• DATA EXCERPTS
=== Begin Enclosure ===

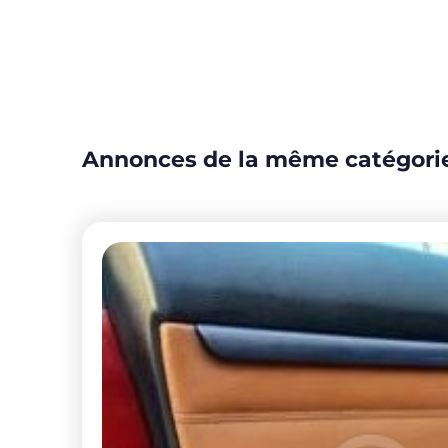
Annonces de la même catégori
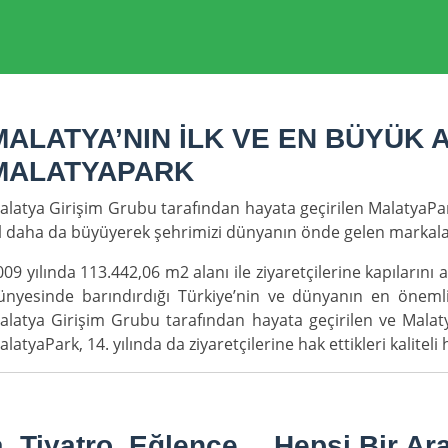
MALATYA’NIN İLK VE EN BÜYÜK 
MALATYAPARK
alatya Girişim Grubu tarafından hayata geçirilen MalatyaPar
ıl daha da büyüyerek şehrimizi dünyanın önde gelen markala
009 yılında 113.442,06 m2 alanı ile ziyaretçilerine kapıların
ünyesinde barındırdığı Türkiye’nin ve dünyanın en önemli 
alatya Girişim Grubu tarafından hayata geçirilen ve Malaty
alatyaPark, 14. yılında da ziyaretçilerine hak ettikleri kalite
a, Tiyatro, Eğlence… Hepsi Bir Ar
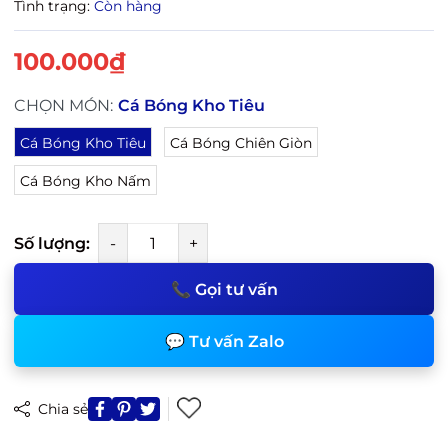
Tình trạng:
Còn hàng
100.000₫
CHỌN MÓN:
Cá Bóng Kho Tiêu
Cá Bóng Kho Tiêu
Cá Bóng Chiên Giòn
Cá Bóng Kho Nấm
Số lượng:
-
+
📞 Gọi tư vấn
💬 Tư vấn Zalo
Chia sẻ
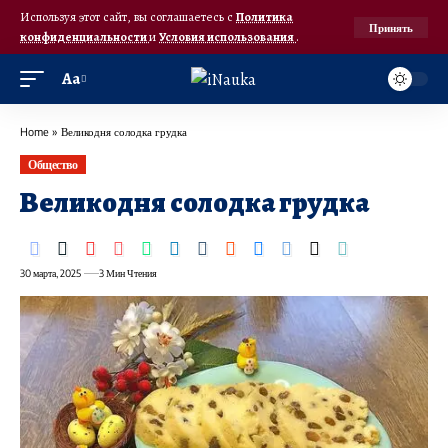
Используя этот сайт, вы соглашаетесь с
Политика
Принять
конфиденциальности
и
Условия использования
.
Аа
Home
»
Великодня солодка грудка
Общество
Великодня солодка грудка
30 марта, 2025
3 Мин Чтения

=== End Enclosure ===
=== Begin Enclosure ===

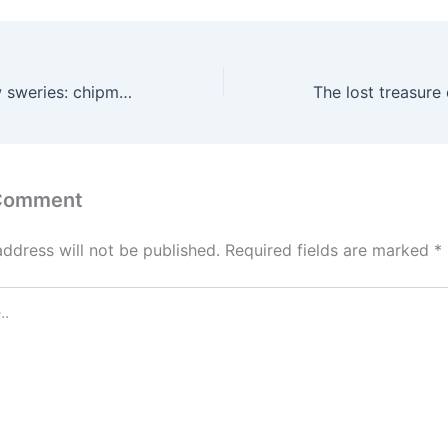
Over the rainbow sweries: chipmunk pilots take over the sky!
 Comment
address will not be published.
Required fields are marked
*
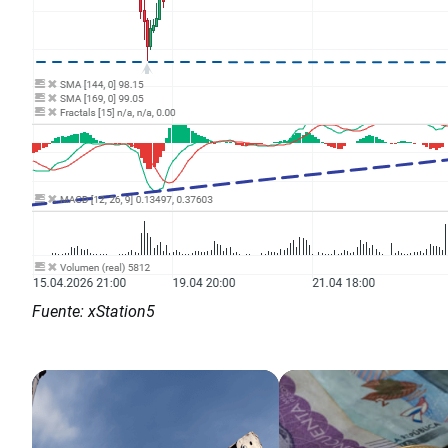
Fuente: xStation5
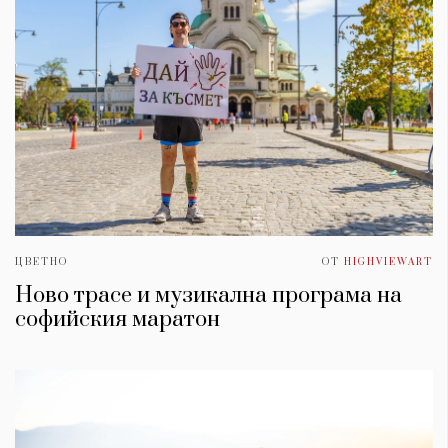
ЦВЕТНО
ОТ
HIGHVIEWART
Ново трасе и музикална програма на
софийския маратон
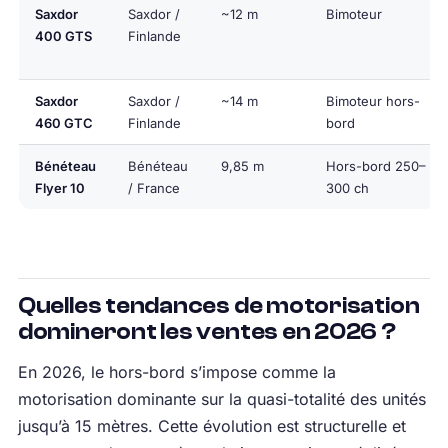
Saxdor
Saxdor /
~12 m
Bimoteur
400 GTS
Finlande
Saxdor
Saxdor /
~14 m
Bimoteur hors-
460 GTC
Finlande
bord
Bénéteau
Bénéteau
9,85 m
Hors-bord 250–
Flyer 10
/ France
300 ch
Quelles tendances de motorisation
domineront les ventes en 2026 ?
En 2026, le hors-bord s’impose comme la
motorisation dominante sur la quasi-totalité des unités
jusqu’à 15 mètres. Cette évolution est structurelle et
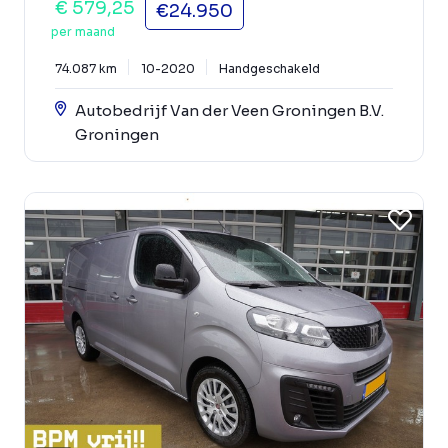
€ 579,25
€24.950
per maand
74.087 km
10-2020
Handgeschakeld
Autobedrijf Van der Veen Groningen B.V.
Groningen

=== End Enclosure ===
=== Begin Enclosure ===

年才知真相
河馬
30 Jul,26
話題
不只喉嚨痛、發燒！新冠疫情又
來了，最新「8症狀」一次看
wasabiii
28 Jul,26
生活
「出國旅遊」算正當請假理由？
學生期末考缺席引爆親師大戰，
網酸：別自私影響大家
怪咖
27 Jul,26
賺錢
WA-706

=== End Enclosure ===

• TASK BRIEF
From the records above, copy each line in which the string "Groningen" occurs.

• SOLUTION BELOW
Autobedrijf Van der Veen Groningen B.V.
Groningen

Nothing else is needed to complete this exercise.